Which lines of the data below contain "周辺機器"? Please show them all.

(Dataset entries)

• • •

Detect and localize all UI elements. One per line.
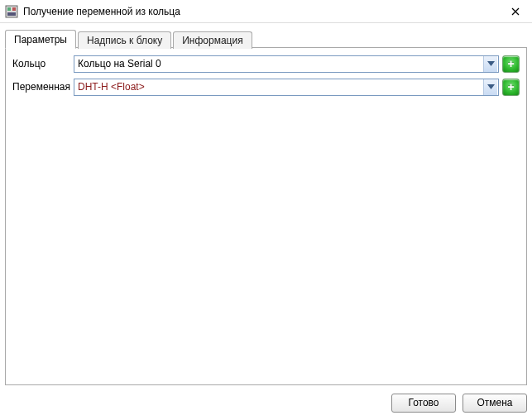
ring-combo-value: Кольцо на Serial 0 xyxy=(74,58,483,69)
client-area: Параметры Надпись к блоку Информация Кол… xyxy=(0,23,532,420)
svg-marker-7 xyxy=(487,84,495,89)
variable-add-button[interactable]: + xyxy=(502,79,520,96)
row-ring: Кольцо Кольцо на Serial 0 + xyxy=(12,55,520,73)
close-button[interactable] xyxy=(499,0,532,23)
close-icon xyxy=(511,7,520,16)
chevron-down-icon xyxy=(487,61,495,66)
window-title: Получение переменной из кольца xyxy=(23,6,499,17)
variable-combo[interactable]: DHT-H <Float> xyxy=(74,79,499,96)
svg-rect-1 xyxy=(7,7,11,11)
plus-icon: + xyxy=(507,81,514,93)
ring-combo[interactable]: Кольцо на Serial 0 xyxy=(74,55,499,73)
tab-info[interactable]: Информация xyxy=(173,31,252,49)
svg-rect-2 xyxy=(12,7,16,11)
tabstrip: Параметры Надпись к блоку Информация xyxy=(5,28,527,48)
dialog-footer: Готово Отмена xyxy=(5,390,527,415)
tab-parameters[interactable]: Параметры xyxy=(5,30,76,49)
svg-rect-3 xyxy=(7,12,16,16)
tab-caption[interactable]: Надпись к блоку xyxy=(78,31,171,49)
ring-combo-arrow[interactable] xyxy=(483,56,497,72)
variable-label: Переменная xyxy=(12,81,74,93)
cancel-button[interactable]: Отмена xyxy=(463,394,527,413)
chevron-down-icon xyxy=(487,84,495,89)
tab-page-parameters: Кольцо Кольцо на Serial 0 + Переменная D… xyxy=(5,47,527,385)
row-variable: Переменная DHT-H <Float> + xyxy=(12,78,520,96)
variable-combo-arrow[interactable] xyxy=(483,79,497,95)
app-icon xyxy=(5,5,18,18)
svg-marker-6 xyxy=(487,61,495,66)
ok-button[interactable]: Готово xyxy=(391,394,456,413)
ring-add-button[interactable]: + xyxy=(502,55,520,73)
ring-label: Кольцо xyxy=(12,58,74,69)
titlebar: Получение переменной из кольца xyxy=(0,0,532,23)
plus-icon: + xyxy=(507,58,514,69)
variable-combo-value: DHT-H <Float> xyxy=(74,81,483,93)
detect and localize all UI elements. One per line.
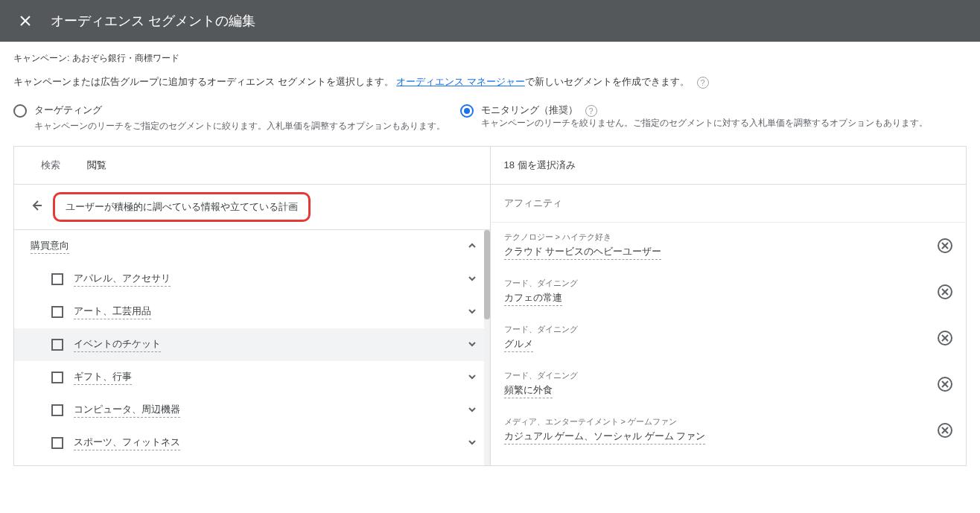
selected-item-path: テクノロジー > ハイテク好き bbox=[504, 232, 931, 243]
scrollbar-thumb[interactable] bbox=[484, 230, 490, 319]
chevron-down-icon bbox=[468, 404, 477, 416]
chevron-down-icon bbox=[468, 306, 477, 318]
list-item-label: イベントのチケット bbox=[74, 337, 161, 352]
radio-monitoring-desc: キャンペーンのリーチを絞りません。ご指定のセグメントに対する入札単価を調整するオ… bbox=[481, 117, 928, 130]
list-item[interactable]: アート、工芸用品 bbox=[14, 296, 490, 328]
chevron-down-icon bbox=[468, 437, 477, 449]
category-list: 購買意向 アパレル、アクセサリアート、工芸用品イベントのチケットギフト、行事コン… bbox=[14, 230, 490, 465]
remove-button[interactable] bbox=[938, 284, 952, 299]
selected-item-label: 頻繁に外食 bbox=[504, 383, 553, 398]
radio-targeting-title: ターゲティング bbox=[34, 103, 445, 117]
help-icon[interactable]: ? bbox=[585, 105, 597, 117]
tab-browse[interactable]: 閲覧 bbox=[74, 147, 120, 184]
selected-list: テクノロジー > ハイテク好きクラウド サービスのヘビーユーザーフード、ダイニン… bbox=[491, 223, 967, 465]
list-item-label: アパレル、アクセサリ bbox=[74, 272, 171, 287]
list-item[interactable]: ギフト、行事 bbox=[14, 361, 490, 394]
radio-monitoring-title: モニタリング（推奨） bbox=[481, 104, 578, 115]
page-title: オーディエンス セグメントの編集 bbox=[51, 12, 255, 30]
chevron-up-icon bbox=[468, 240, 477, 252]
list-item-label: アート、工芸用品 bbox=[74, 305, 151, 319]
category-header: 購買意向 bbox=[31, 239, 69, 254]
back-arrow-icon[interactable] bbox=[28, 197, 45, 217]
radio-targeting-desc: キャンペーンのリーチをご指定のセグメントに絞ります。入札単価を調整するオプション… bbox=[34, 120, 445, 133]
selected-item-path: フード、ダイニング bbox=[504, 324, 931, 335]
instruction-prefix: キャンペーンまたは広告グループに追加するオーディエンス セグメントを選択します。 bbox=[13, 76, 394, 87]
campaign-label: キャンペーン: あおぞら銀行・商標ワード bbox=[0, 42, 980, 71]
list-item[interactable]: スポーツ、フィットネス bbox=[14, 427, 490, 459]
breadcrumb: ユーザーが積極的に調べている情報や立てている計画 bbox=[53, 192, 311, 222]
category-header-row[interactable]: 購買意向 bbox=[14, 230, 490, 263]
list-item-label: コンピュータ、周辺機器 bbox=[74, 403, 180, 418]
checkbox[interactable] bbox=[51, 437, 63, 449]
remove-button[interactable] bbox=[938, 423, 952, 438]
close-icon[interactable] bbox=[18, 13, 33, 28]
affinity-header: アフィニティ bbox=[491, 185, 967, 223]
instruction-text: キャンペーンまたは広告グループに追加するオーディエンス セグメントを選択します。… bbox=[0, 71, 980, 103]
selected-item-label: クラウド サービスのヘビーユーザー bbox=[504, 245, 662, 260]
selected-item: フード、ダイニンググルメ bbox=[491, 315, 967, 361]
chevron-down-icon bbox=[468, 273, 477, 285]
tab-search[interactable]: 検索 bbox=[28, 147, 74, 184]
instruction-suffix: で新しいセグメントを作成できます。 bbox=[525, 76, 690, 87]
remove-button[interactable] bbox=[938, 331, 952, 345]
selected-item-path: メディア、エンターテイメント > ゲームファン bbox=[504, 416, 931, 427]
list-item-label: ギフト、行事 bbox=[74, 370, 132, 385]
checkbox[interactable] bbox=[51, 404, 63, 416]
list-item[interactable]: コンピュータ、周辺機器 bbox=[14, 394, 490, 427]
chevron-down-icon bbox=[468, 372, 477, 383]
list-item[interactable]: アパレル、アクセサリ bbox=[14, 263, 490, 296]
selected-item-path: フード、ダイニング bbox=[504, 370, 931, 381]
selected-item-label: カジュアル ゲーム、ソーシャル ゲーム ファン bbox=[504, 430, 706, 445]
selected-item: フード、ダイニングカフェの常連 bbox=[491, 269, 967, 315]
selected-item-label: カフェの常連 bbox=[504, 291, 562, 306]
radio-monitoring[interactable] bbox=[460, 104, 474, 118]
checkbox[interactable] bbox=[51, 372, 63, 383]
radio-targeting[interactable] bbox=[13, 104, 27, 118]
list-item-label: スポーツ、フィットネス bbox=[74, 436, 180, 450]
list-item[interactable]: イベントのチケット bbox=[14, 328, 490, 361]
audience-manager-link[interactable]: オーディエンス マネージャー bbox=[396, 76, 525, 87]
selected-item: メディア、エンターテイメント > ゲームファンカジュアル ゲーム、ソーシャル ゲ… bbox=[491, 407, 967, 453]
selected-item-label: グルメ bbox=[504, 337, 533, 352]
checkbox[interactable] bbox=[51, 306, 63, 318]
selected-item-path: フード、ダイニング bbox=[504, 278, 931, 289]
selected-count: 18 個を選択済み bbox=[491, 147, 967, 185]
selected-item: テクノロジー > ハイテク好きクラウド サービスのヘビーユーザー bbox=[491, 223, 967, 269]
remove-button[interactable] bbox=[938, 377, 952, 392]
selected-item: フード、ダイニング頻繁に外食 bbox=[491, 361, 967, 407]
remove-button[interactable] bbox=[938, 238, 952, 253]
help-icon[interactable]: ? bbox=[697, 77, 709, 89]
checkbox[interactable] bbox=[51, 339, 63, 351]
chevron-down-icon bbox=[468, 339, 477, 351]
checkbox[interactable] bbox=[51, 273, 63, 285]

• • •

* Exercise response:
list-item-label: コンピュータ、周辺機器 bbox=[74, 403, 180, 418]
list-item[interactable]: コンピュータ、周辺機器 bbox=[14, 394, 490, 427]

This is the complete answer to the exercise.